### What is expected
Below are some records. Return exactly their lines from the one containing "خستگی حاصل از" through the one containing "小の汚れ等につきましては見落としがある場合もあります。ユーズド品で", and drop the pictures.
--------------------------------
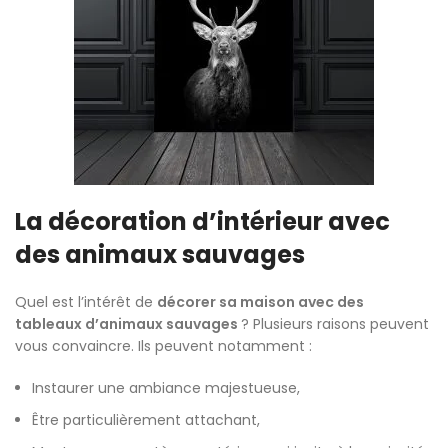
La décoration d’intérieur avec
des animaux sauvages
Quel est l’intérêt de
décorer sa maison avec des
tableaux d’animaux sauvages
? Plusieurs raisons peuvent
vous convaincre. Ils peuvent notamment :
Instaurer une ambiance majestueuse,
Être particulièrement attachant,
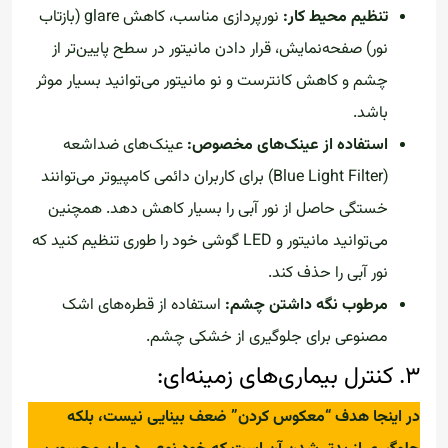
تنظیم محیط کار:
نورپردازی مناسب، کاهش glare (بازتاب
نور) صفحه‌نمایش، قرار دادن مانیتور در سطح پایین‌تر از
چشم و کاهش کانترست و نو مانیتور می‌توانید بسیار موثر
باشد.
استفاده از عینک‌های مخصوص:
عینک‌های ضداشعه
(Blue Light Filter) برای کاربران دائمی کامپیوتر می‌توانند
خستگی حاصل از نور آبی را بسیار کاهش دهد. همچنین
می‌توانید مانیتور و LED گوشی خود را طوری تنظیم کنید که
نور آبی را حذف کند.
مرطوب نگه داشتن چشم:
استفاده از قطره‌های اشک
مصنوعی برای جلوگیری از خشکی چشم.
۳. کنترل بیماری‌های زمینه‌ای:
در اینجا هدف “معکوس کردن” ضعف بینایی نیست، بلکه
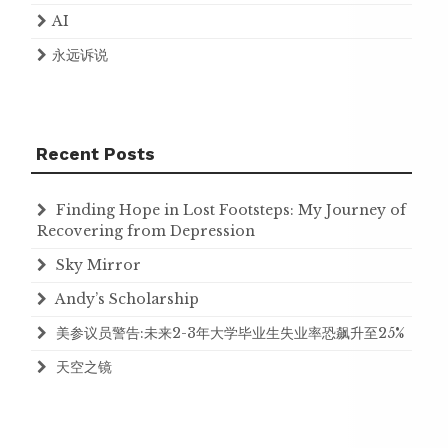
AI
永远诉说
Recent Posts
Finding Hope in Lost Footsteps: My Journey of
Recovering from Depression
Sky Mirror
Andy’s Scholarship
美参议员警告:未来2-3年大学毕业生失业率恐飙升至25%
天空之镜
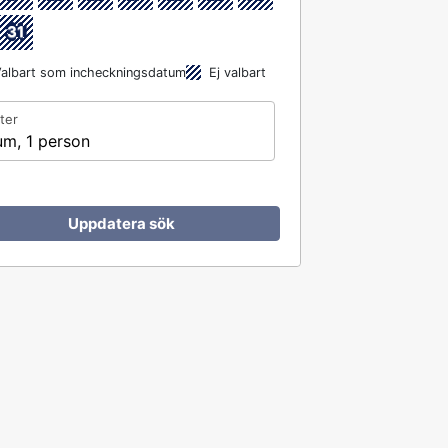
31
albart som incheckningsdatum
Ej valbart
ter
um, 1 person
Uppdatera sök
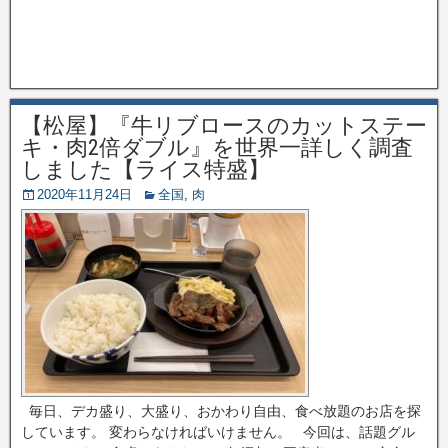
【松屋】『牛リブロースのカットステー
キ・肉2倍ダブル』を世界一詳しく調査
しました【ライス特盛】
2020年11月24日
全国
,
肉
毎日、デカ盛り、大盛り、おかわり自由、食べ放題のお店を探
しています。 変わらなければいけません。 今回は、話題グル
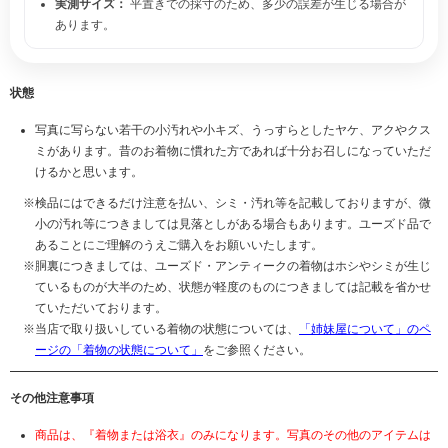
実測サイズ：
平置きでの採寸のため、多少の誤差が生じる場合が
あります。
状態
写真に写らない若干の小汚れや小キズ、うっすらとしたヤケ、アクやクス
ミがあります。昔のお着物に慣れた方であれば十分お召しになっていただ
けるかと思います。
検品にはできるだけ注意を払い、シミ・汚れ等を記載しておりますが、微
小の汚れ等につきましては見落としがある場合もあります。ユーズド品で
あることにご理解のうえご購入をお願いいたします。
胴裏につきましては、ユーズド・アンティークの着物はホシやシミが生じ
ているものが大半のため、状態が軽度のものにつきましては記載を省かせ
ていただいております。
当店で取り扱いしている着物の状態については、
「姉妹屋について」のペ
ージの「着物の状態について」
をご参照ください。
その他注意事項
商品は、『着物または浴衣』のみになります。写真のその他のアイテムは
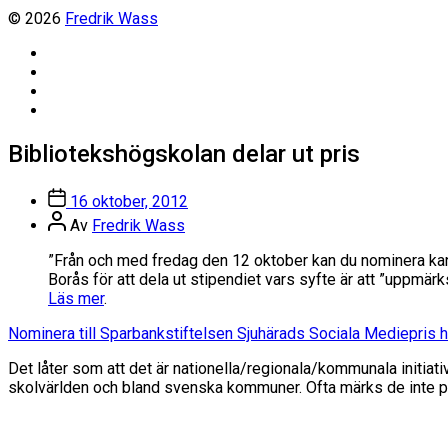
© 2026
Fredrik Wass
Linkedin
Threads
Instagram
Facebook
Bibliotekshögskolan delar ut pris
Inläggsdatum
16 oktober, 2012
Inläggsförfattare
Av
Fredrik Wass
”Från och med fredag den 12 oktober kan du nominera kandi
Borås för att dela ut stipendiet vars syfte är att ”uppm
Läs mer
.
Nominera till Sparbankstiftelsen Sjuhärads Sociala Mediepris h
Det låter som att det är nationella/regionala/kommunala initiat
skolvärlden och bland svenska kommuner. Ofta märks de inte på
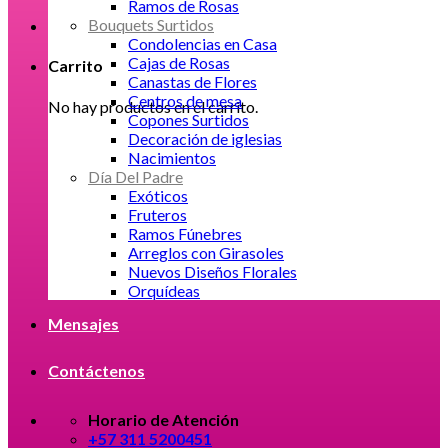
Ramos de Rosas
Bouquets Surtidos
Condolencias en Casa
Cajas de Rosas
Carrito
Canastas de Flores
Centros de mesa
No hay productos en el carrito.
Copones Surtidos
Decoración de iglesias
Nacimientos
Día Del Padre
Exóticos
Fruteros
Ramos Fúnebres
Arreglos con Girasoles
Nuevos Diseños Florales
Orquídeas
Mensajes
Contáctenos
Horario de Atención
+57 311 5200451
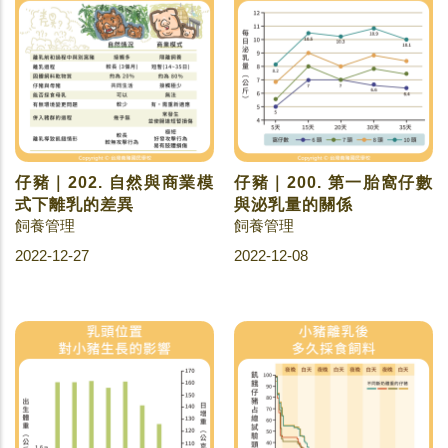
仔豬｜202. 自然與商業模
仔豬｜200. 第一胎窩仔數
式下離乳的差異
與泌乳量的關係
飼養管理
飼養管理
2022-12-27
2022-12-08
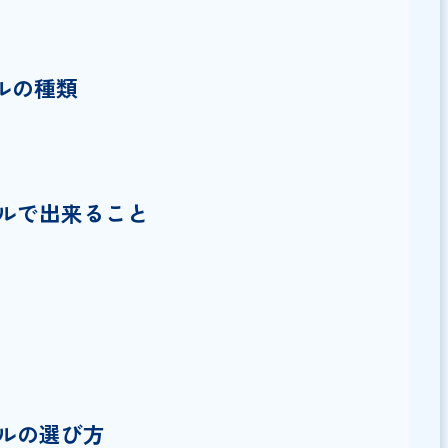
ツールの種類
型
ツールで出来ること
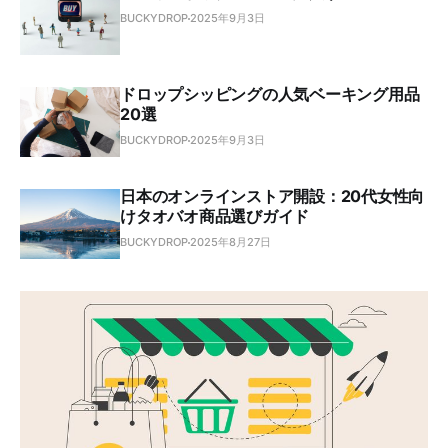
BUCKYDROP
2025年9月3日
ドロップシッピングの人気ベーキング用品
20選
BUCKYDROP
2025年9月3日
日本のオンラインストア開設：20代女性向
けタオバオ商品選びガイド
BUCKYDROP
2025年8月27日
--------------------------------
### Answer to the exercise
خستگی حاصل از نور آبی را بسیار کاهش دهد. همچنین
می‌توانید مانیتور و LED گوشی خود را طوری تنظیم کنید که
نور آبی را حذف کند.
مرطوب نگه داشتن چشم:
استفاده از قطره‌های اشک
مصنوعی برای جلوگیری از خشکی چشم.
۳. کنترل بیماری‌های زمینه‌ای:
در اینجا هدف “معکوس کردن” ضعف بینایی نیست، بلکه
AI
永远诉说
Recent Posts
Finding Hope in Lost Footsteps: My Journey of
Recovering from Depression
Sky Mirror
Andy’s Scholarship
美参议员警告:未来2-3年大学毕业生失业率恐飙升至25%
天空之镜
31
albart som incheckningsdatum
Ej valbart
ter
um, 1 person
Uppdatera sök
【松屋】『牛リブロースのカットステー
キ・肉2倍ダブル』を世界一詳しく調査
しました【ライス特盛】
2020年11月24日
全国
,
肉
毎日、デカ盛り、大盛り、おかわり自由、食べ放題のお店を探
しています。 変わらなければいけません。 今回は、話題グル
実測サイズ：
平置きでの採寸のため、多少の誤差が生じる場合が
あります。
状態
写真に写らない若干の小汚れや小キズ、うっすらとしたヤケ、アクやクス
ミがあります。昔のお着物に慣れた方であれば十分お召しになっていただ
けるかと思います。
検品にはできるだけ注意を払い、シミ・汚れ等を記載しておりますが、微
小の汚れ等につきましては見落としがある場合もあります。ユーズド品で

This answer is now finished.